With this change, we would end up reporting nearly the same sampling
information twice, for example:

    INFO:  analyzing "public.ft"
    INFO:  "ft": table contains 10 rows, 10 rows in sample
    INFO:  finished analyzing table "postgres.public.ft"
    sampling: 10 rows in sample, 10 estimated total rows

Wouldn't it be less confusing to avoid reporting the second sampling line?


> > The other nit comment is, as you add 4 parameters to acquire_sample_rows(), they are all output parameters, I think
youneed to update the header comment to describe them. 
>
> I agree with consolidating the sampling statistics into a single struct, and I have implemented this change. I
consideredwhether to include the existing totalrows and totaldeadrows in the new struct, but decided against it for
now.Since totalrows in particular is used extensively throughout the codebase, including it would expand the scope
beyondthe original goal of improving log output. This can be addressed in a future patch if needed. 

I'm not sure it's acceptable to change the FDW API and require
FDW authors to update their extensions, especially since
the benefit on the FDW side seems limited at this point.

OTOH, *if* we decide to change the API, we should clearly define
how the SamplingStats returned by AcquireSampleRowsFunc is
processed in core, update fdwhandler.sgml, and consider
whether this API change is actually useful for FDWs.


> I ran pgindent, but the results differed from the existing coding style in the same files:
>  - Three tabs were inserted before the struct name at the end of typedef (existing style uses one space)
>  - A space was inserted between * and the variable name (existing style has no space)
> So, I have reverted the pgindent changes. If there is a specific configuration needed, please let me know.

You may need to update src/tools/pgindent/typedefs.list.

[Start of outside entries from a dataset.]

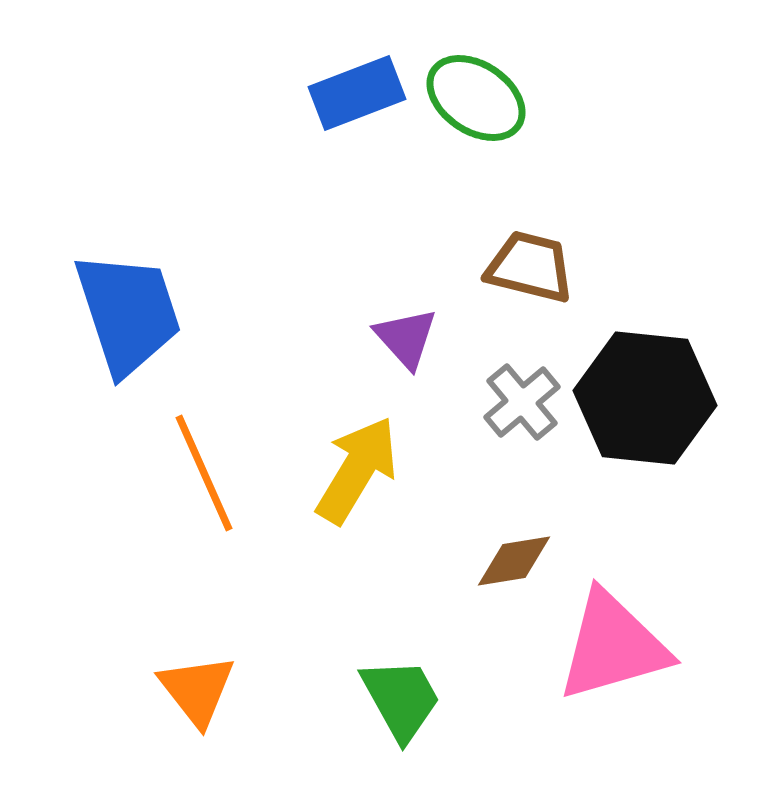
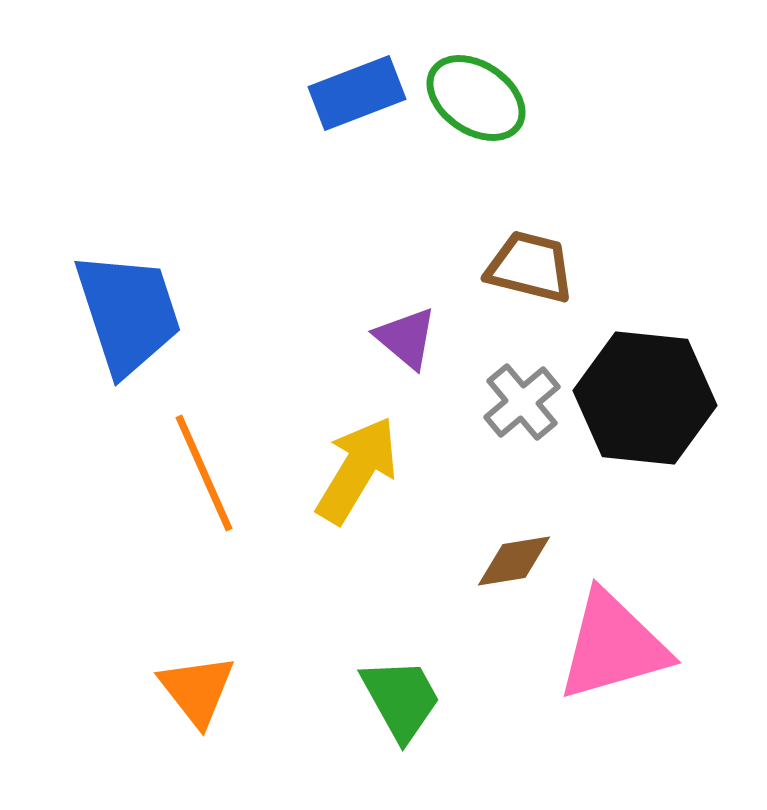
purple triangle: rotated 8 degrees counterclockwise
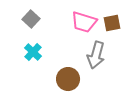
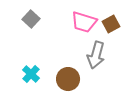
brown square: moved 1 px left, 1 px down; rotated 18 degrees counterclockwise
cyan cross: moved 2 px left, 22 px down
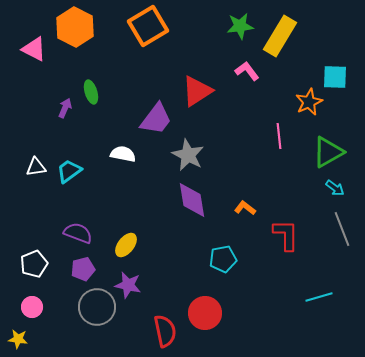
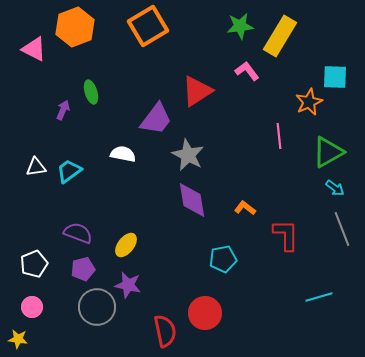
orange hexagon: rotated 12 degrees clockwise
purple arrow: moved 2 px left, 2 px down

> In this patch, I have added "inheritance tree" to the autoanalyze log message as well, and the inheritance tree
statisticsnow show the aggregated totals from all child tables: 

Based on my testing, the aggregated values look incorrect.
In the example below, both t_0 and t_1 report 5,000,000 live rows,
but the aggregated result is 6,779,052. Is that the expected
aggregation behavior?

    INFO:  analyzing "public.t" inheritance tree
    sampling: scanned 30000 of 44253 pages, containing 6779052 live
rows and 0 dead rows; 30000 rows in sample, 9999780 estimated total
rows
    ...
    INFO:  analyzing "public.t_0"
    sampling: scanned 22126 of 22126 pages, containing 5000000 live
rows and 0 dead rows; 30000 rows in sample, 5000000 estimated total
rows
    ...
    INFO:  analyzing "public.t_1"
    sampling: scanned 22127 of 22127 pages, containing 5000000 live
rows and 0 dead rows; 30000 rows in sample, 5000000 estimated total
rows

    =# \d+ t
                                         Partitioned table "public.t"
    Column |  Type   | Collation | Nullable | Default | Storage |
Compression | Stats target | Description
    --------+---------+-----------+----------+---------+---------+-------------+--------------+-------------
    i      | integer |           |          |         | plain   |
       |              |
    j      | integer |           |          |         | plain   |
       |              |
    Partition key: RANGE (i)
    Partitions: t_0 FOR VALUES FROM (1) TO (5000001),
               t_1 FOR VALUES FROM (5000001) TO (10000001)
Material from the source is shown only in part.